▶ **Exercise instructions**
Return every line of the listing that includes the string "Samir".

▶ **Task data**
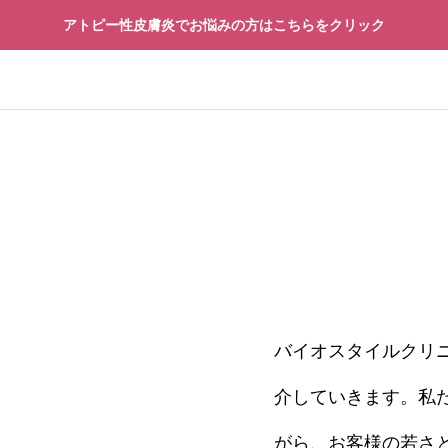
アトピー性皮膚炎でお悩みの方はこちらをクリック
再生医療
先進予防医療
バイオスタイルクリ
療
先進予防医療
介していきます。私
「治療できる病」になるの
再生医療の安全性を見
界が動き出した“寿命革
技術の先にある14の
がら、お客様の若さ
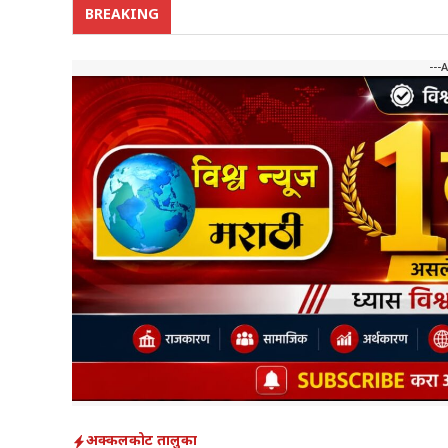
BREAKING
---
अक्कलकोट तालुका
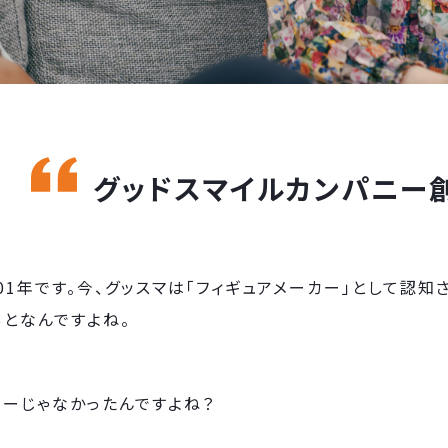
グッドスマイルカンパニー
01年です。今、グッスマは「フィギュアメーカー」として認
あとなんですよね。
カーじゃなかったんですよね？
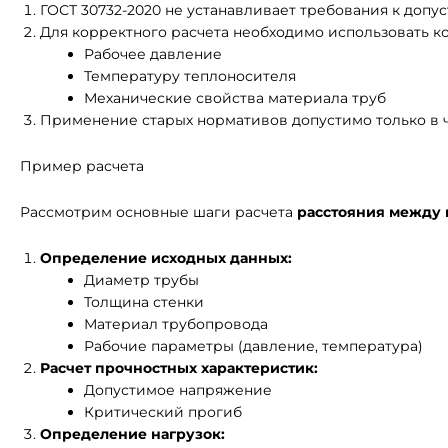
ГОСТ 30732-2020 не устанавливает требования к допу
Для корректного расчета необходимо использовать к
Рабочее давление
Температуру теплоносителя
Механические свойства материала труб
Применение старых нормативов допустимо только в 
Пример расчета
Рассмотрим основные шаги расчета
расстояния между
Определение исходных данных:
Диаметр трубы
Толщина стенки
Материал трубопровода
Рабочие параметры (давление, температура)
Расчет прочностных характеристик:
Допустимое напряжение
Критический прогиб
Определение нагрузок:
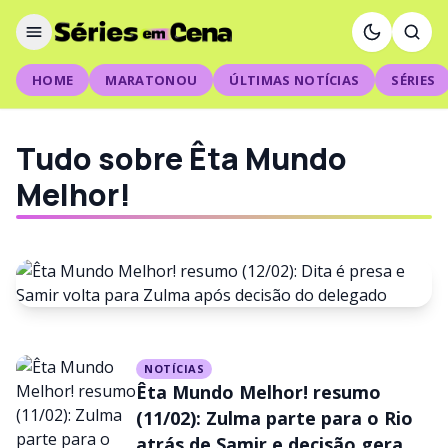
HOME
MARATONOU
ÚLTIMAS NOTÍCIAS
SÉRIES
Tudo sobre Êta Mundo
Melhor!
NOTÍCIAS
NOTÍCIAS
Êta Mundo Melhor! resumo
Êta Mundo Melhor! resumo
(12/02): Dita é presa e Samir
(11/02): Zulma parte para o Rio
atrás de Samir e decisão gera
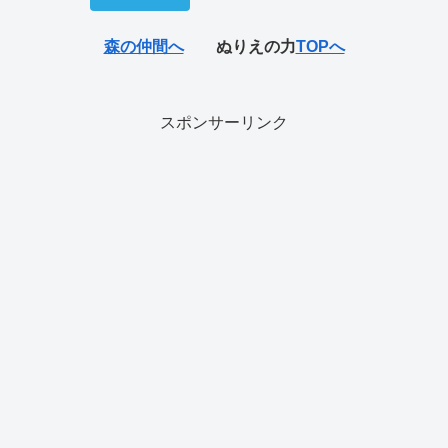
森の仲間へ
ぬりえの力
TOPへ
スポンサーリンク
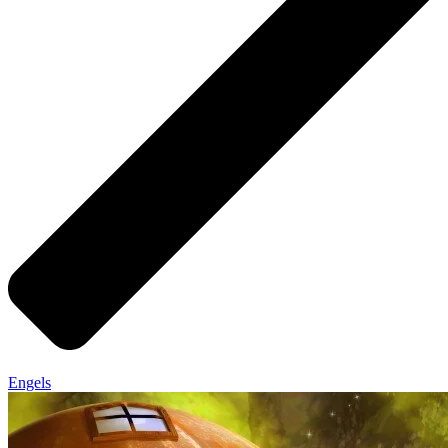
Engels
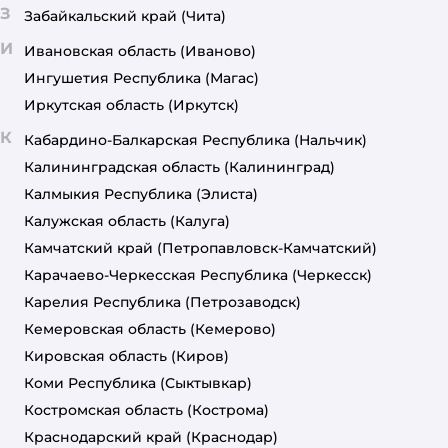
З
Забайкальский край
(Чита)
И
Ивановская область
(Иваново)
Ингушетия Республика
(Магас)
Иркутская область
(Иркутск)
К
Кабардино-Балкарская Республика
(Нальчик)
Калининградская область
(Калининград)
Калмыкия Республика
(Элиста)
Калужская область
(Калуга)
Камчатский край
(Петропавловск-Камчатский)
Карачаево-Черкесская Республика
(Черкесск)
Карелия Республика
(Петрозаводск)
Кемеровская область
(Кемерово)
Кировская область
(Киров)
Коми Республика
(Сыктывкар)
Костромская область
(Кострома)
Краснодарский край
(Краснодар)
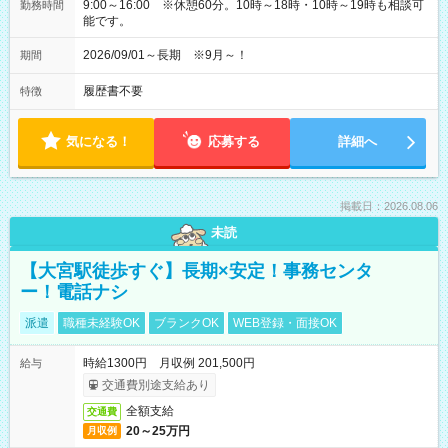
9:00～16:00 ※休憩60分。10時～18時・10時～19時も相談可
勤務時間
能です。
2026/09/01～長期 ※9月～！
期間
履歴書不要
特徴
気になる！
応募する
詳細へ
掲載日：2026.08.06
未読
【大宮駅徒歩すぐ】長期×安定！事務センタ
ー！電話ナシ
派遣
職種未経験OK
ブランクOK
WEB登録・面接OK
時給1300円 月収例 201,500円
給与
交通費別途支給あり
全額支給
交通費
20～25万円
月収例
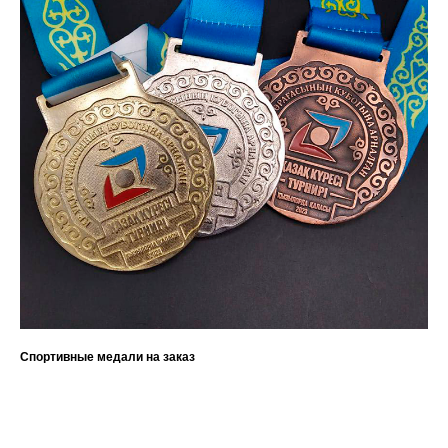
Спортивные медали на заказ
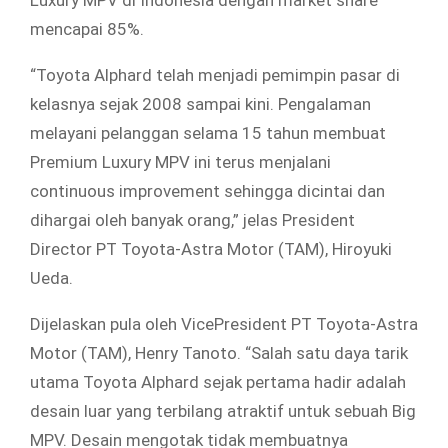
mencapai 85%.
“Toyota Alphard telah menjadi pemimpin pasar di
kelasnya sejak 2008 sampai kini. Pengalaman
melayani pelanggan selama 15 tahun membuat
Premium Luxury MPV ini terus menjalani
continuous improvement sehingga dicintai dan
dihargai oleh banyak orang,” jelas President
Director PT Toyota-Astra Motor (TAM), Hiroyuki
Ueda.
Dijelaskan pula oleh VicePresident PT Toyota-Astra
Motor (TAM), Henry Tanoto. “Salah satu daya tarik
utama Toyota Alphard sejak pertama hadir adalah
desain luar yang terbilang atraktif untuk sebuah Big
MPV. Desain mengotak tidak membuatnya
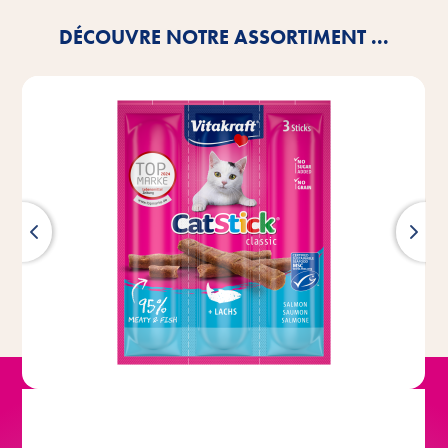
DÉCOUVRE NOTRE ASSORTIMENT ...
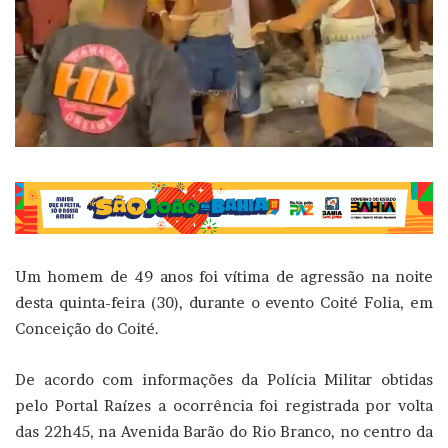
Um homem de 49 anos foi vítima de agressão na noite
desta quinta-feira (30), durante o evento Coité Folia, em
Conceição do Coité.
De acordo com informações da Polícia Militar obtidas
pelo Portal Raízes a ocorrência foi registrada por volta
das 22h45, na Avenida Barão do Rio Branco, no centro da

▶ **Exercise output**
(12/02): Dita é presa e Samir
atrás de Samir e decisão gera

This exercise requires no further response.